Indian farmer should be made free from state interventions for transforming the agriculture sector, said Bibek Debroy, Chairman of the Economic Advisory Council to Prime Minister on Friday.
In his inaugural address at the businessline Agri-Business and Commodities Summit ‘Turbocharging the Agri-Biz and Commodities sector’, Debroy, while demystifying the definition of farmers protection, said “ The farmer should be protected from unwarranted state interventions. If you free the farmer from that intervention, Indian agriculture can be transformed.”
The summit is powered by Bayer with NCDEX as exchange partner and Tata Chemicals, Rallis India Ltd, APEDA, Olam Agri, NSE and SSVM Insitutions and Department of Agriculture, Government of Karnataka as associate partners. State Bank of India is the banking partner of the event, Casagrand the Realty Partner and Tamil Nadu Agricultural University the knowledge partner.

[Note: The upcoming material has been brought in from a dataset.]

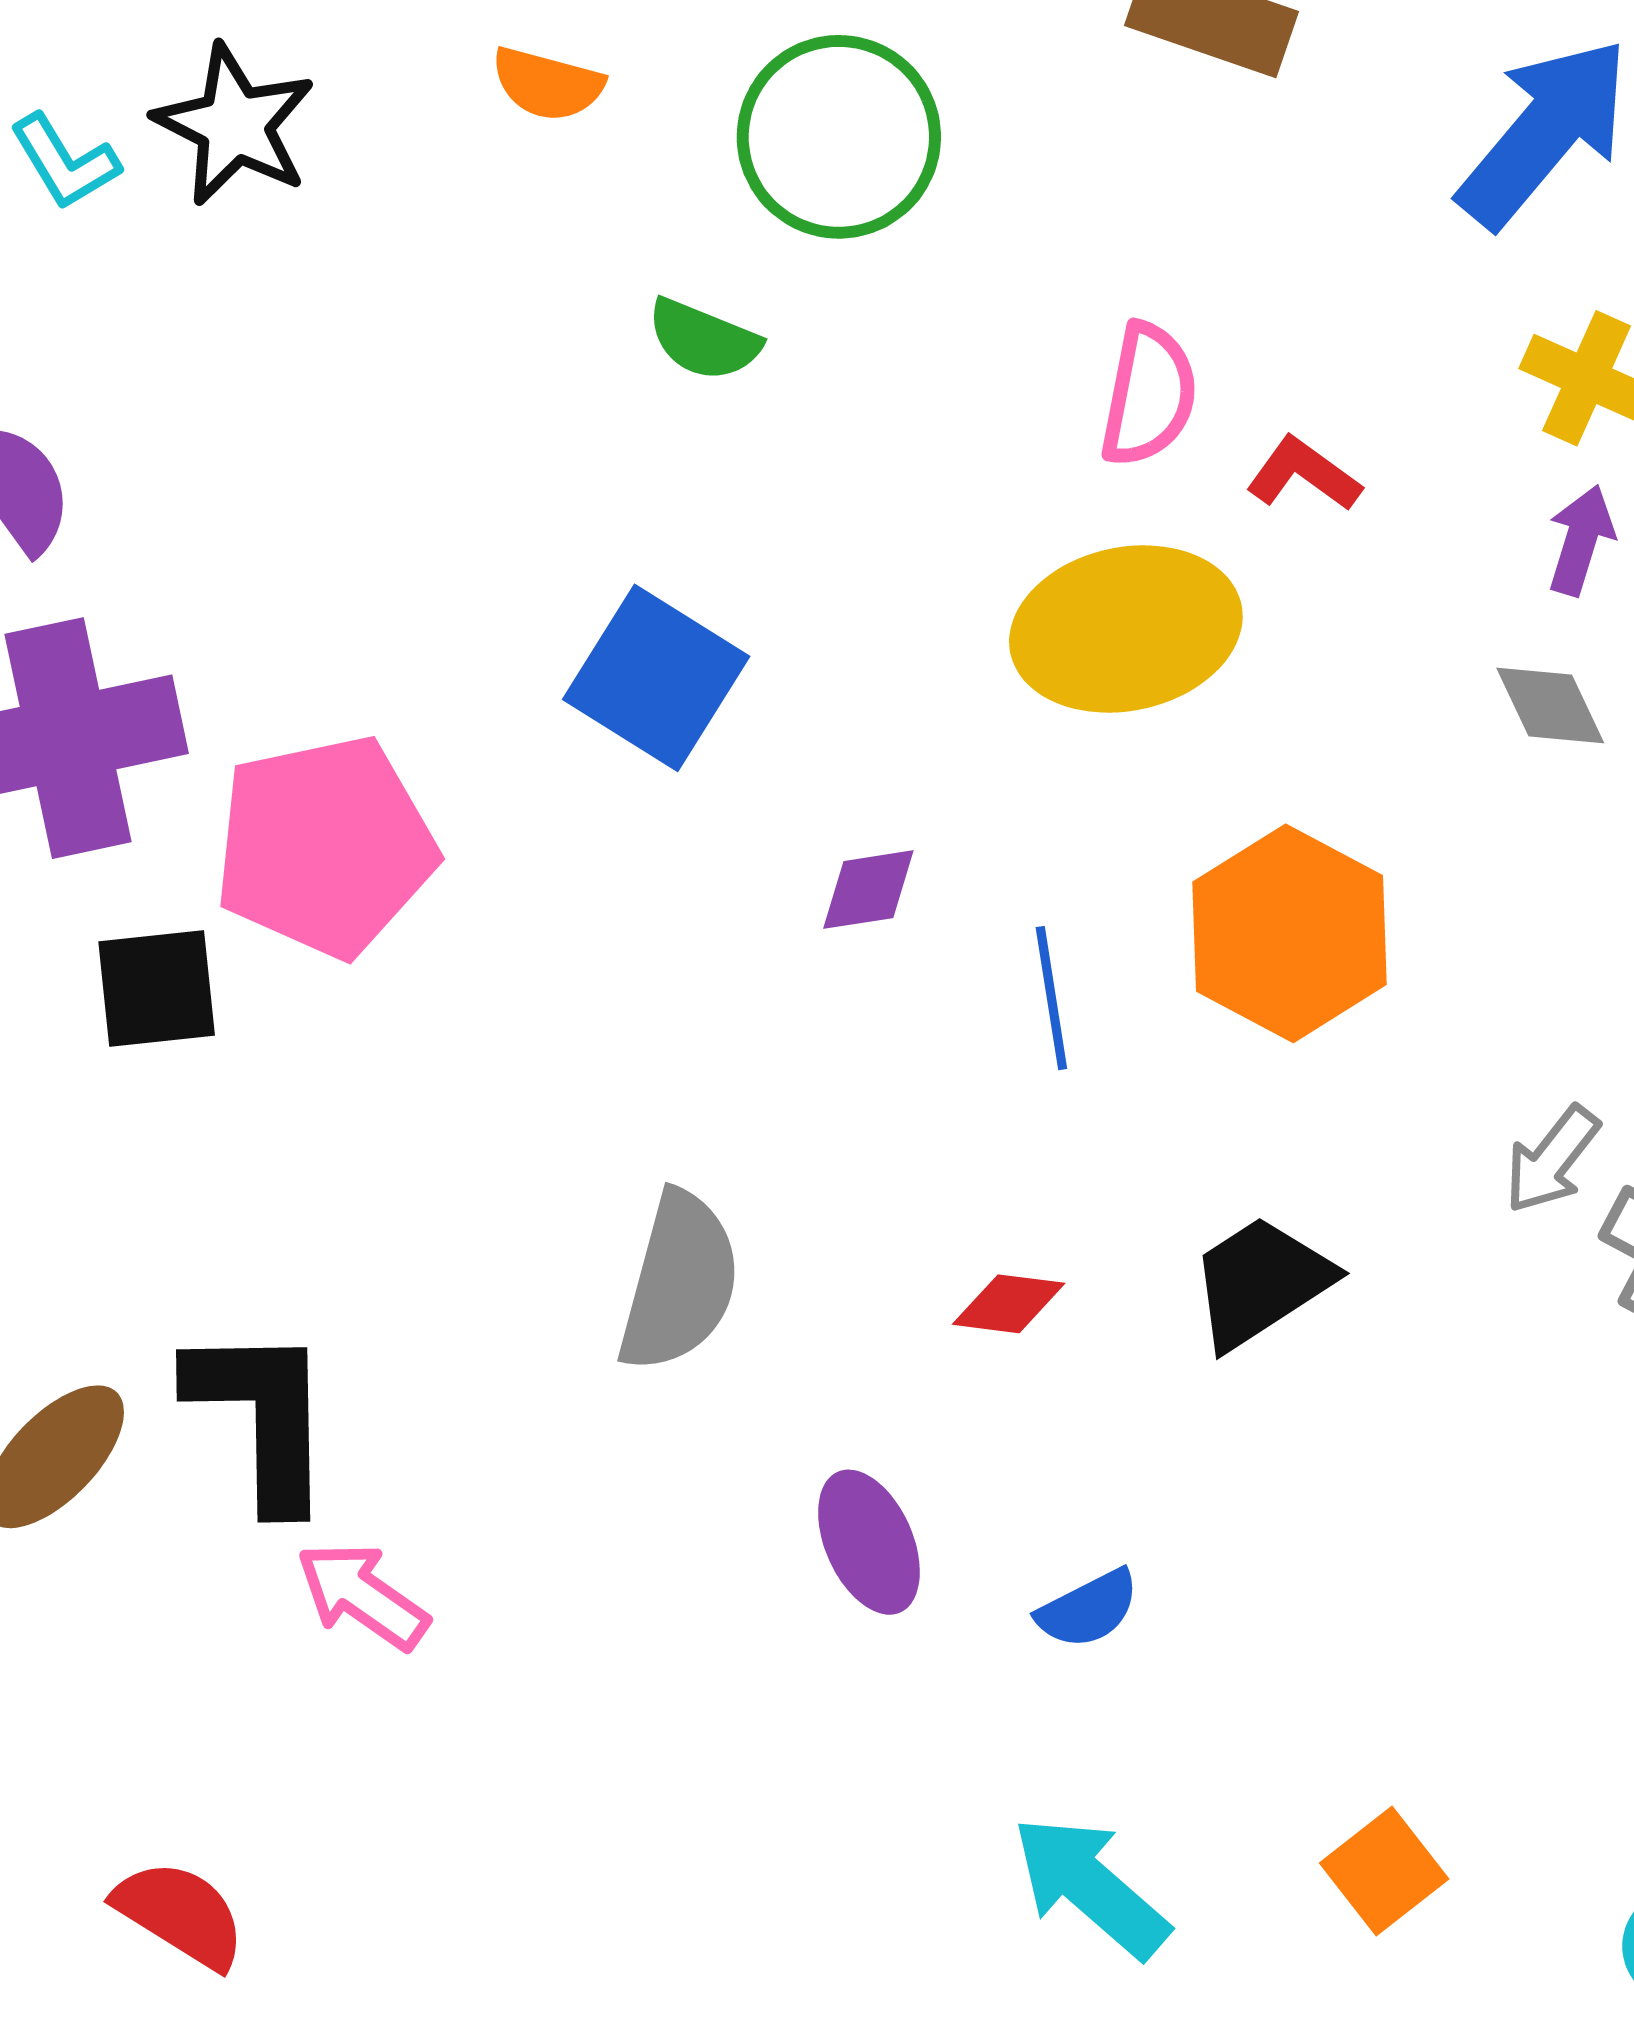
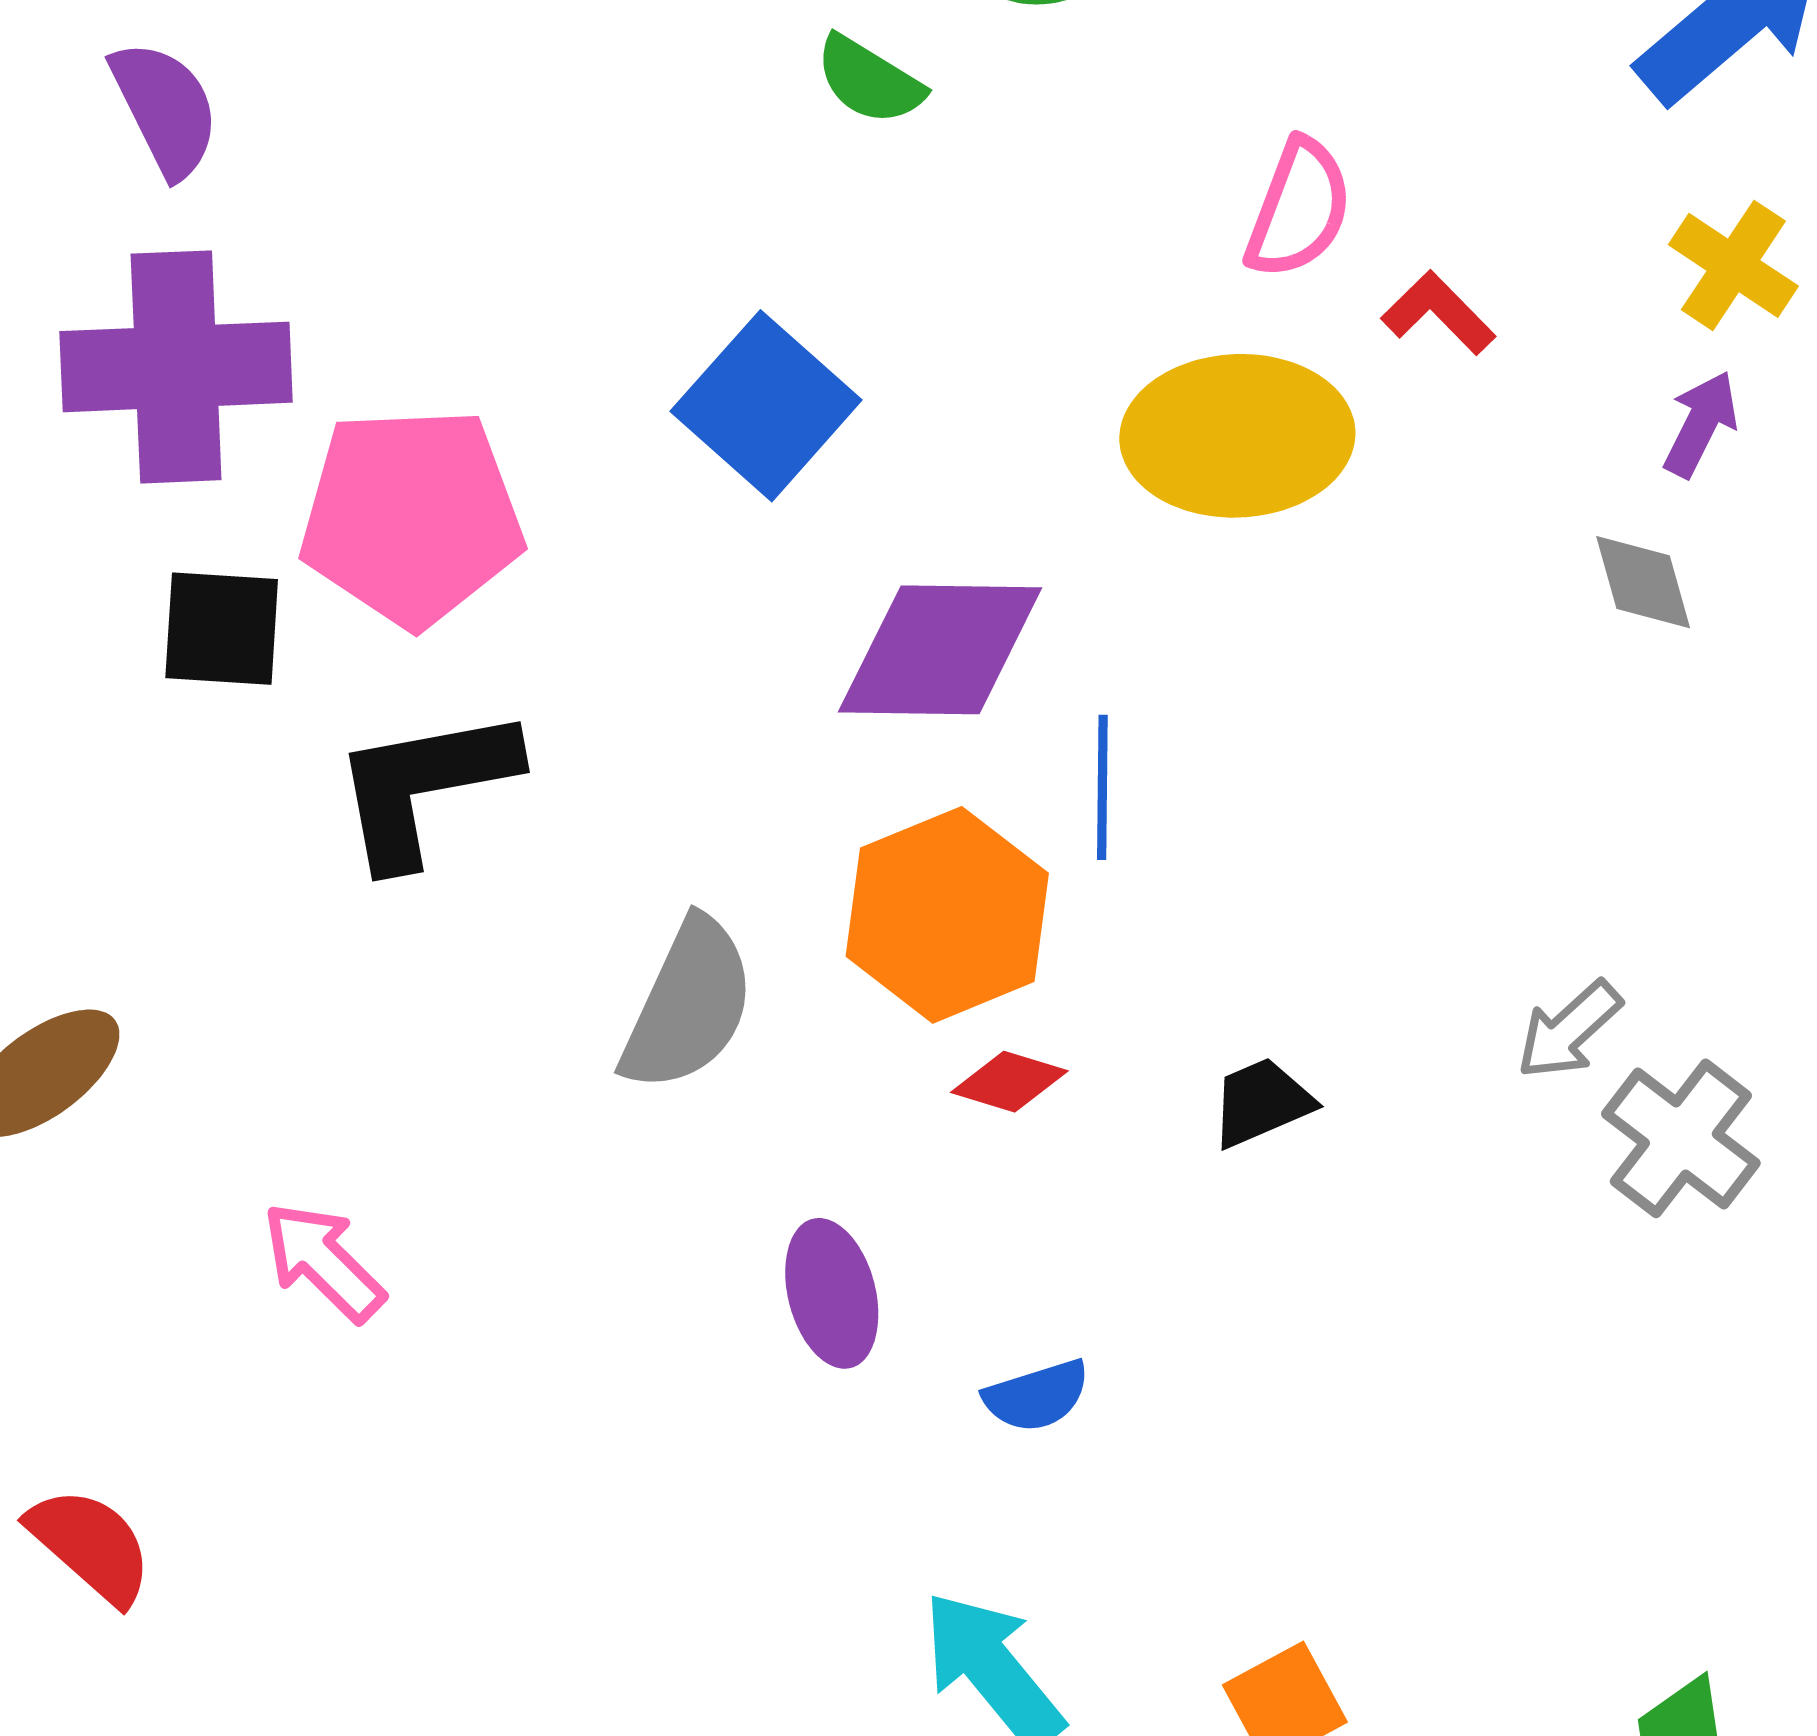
purple diamond: (868, 890) -> (940, 650), size x2.0
orange hexagon: (1290, 933) -> (947, 915), moved
black trapezoid: (1261, 1282) -> (1261, 1102), size x0.7
black L-shape: (262, 1416) -> (424, 786), moved, turned -109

Debroy said MSP is supposed to be a minimum support price, and it is not supposed to be a procurement price. “Today the MSP is tantamount to a procurement price. So we should ask ourselves the question do we want a procurement policy at all,” he said. Indian farmers are much more entrepreneurial than many corporate houses because the farmer takes risks all the time, he added.
Logistics links
When policies are framed in Parliament and in state legislatures, they may pretend to represent the views and interests of farmers. He wondered if they truly do that or they represent the views of large farmers.
What needs to be done to enhance the productivity, the technology, the marketing channels, the investments, and the links in terms of distribution. “In each of these you will tend to find controls,” he said, adding those controls have not gone away, and quoted the example of APMC Acts.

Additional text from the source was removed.